Task statement:
Print the whole listing again exactly as it stands, leaving out any images.

Data below:
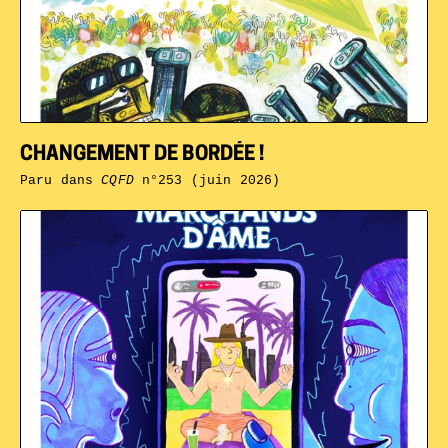
CHANGEMENT DE BORDÉE !
Paru dans
CQFD
n°253 (juin 2026)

Response to this task:
CHANGEMENT DE BORDÉE !
Paru dans
CQFD
n°253 (juin 2026)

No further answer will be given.